Unmatched households when merging hhresp with lsoa data
Hi I am trying to distribute LSOA identifiers to household level data using wave 3. I have an issue when I merge the c_hhresp file with the c_lsoa11_protect file using the below stata code:
use c_hhresp.dta, clear
merge m:1 c_hidp using c_lsoa11_protect.dta
When performing this command I find 7 households from the hhresp file which are not found in the LSOA file, and 6,507 households from the LSOA file not found in the hhresp file.
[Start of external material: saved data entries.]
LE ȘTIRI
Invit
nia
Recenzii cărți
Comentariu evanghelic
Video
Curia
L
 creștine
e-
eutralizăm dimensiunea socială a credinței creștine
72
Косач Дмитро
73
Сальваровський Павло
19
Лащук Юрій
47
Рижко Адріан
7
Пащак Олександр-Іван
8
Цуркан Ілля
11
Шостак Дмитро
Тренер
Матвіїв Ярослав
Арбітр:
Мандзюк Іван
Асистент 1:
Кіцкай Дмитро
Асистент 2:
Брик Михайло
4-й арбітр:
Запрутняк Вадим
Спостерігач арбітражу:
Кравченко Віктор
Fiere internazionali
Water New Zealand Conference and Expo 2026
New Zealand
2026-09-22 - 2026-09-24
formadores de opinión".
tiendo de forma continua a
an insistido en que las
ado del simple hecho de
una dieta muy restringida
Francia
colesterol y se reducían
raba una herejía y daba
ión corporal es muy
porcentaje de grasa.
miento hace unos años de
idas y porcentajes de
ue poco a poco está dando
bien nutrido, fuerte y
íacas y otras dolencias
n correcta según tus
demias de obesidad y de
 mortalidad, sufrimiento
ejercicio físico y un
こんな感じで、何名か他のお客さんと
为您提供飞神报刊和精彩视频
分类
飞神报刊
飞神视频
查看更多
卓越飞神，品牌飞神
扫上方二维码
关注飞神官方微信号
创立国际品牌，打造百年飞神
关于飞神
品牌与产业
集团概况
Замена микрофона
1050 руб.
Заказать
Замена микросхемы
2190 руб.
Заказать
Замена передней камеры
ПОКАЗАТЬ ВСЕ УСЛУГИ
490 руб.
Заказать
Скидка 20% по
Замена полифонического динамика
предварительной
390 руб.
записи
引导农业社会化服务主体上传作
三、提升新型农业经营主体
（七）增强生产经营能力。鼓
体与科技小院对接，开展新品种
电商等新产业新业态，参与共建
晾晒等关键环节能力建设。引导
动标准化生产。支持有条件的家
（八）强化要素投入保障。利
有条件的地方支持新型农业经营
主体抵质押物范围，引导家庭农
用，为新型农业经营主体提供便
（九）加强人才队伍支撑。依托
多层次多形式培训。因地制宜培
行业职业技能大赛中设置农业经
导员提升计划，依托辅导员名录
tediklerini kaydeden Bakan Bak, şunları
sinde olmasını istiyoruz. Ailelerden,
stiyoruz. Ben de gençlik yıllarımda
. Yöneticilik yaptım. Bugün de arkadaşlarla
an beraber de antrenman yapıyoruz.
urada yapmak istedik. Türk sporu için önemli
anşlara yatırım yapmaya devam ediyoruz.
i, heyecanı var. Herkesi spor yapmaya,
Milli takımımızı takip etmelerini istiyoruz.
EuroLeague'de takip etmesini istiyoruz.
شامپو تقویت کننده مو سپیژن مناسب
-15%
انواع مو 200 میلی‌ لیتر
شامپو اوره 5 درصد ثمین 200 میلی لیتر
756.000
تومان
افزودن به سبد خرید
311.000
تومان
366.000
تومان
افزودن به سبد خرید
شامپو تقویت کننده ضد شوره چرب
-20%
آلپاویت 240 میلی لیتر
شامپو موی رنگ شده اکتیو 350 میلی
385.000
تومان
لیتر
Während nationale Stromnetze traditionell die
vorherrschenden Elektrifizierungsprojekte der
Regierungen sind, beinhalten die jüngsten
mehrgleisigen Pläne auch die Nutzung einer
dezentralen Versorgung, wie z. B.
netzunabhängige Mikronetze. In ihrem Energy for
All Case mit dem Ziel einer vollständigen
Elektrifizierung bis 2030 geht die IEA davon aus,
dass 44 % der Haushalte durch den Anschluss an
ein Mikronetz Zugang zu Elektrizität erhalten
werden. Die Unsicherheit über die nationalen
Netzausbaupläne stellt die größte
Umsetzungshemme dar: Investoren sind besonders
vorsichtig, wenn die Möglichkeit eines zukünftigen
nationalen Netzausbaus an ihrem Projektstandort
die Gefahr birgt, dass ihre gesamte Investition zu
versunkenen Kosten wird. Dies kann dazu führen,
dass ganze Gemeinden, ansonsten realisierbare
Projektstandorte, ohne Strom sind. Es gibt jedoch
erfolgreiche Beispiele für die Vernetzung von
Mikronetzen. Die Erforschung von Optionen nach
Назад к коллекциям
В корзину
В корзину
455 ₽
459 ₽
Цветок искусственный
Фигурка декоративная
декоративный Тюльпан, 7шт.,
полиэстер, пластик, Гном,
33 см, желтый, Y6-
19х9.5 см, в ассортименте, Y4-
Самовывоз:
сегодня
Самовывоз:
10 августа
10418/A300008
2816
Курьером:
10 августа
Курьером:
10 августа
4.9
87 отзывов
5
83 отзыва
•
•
I haven't been able to identify a reason from looking at the data as to why these data are only found in one file, rather than both. I was wondering if you could confirm if the above merge is correct and if so, what the reason is for these data which cannot be matched?
Updated by Gundi Knies 7 months ago
- Category set to Special license
- Assignee set to Natalie Bennett
- Target version set to X M
- % Done changed from 0 to 80
- Private changed from Yes to No
the universe of cases in the geographical identifier datasets is sampled households with a valid postcode on the ONS Postcode Directory, see the user guidance accompanying the file. Not all sampled households have a valid postcode, and not all sampled households participate in the household interview. The hhresp data file only has households with a household interview record.
Hope this explains the non-matches you find.
Updated by Alita Nandi 7 months ago
- Status changed from New to Feedback
To follow up on what Gundi has said,
All households in c_hhsamp who have a valid postcode for their addresses are available in c_lsoa11_protect file. c_hhresp comprises of only those sampled households who have completed a household questionnaire, so the 6507 cases in c_lsoa11_protect are those households who are present in c_hhsamp but not in c_hhresp. The 7 cases in c_hhresp but no in c_lsoa11_protect are households without a valid postcode.
You can check this by merging c_hhsamp with c_lsoa11_protect using c_hidp. You will find that there are no cases in the c_lsoa11_protect which are not in c_hhsamp, but there are 2898 cases in c_hhsamp which are not in c_lsoa11_protect.
Note, c_hhsamp c_hhresp c_lsoa11_protect are all at c_hidp level, so m:1 merging is not needed. You can use 1:1 merging.
On behalf of Understanding Society User Support Team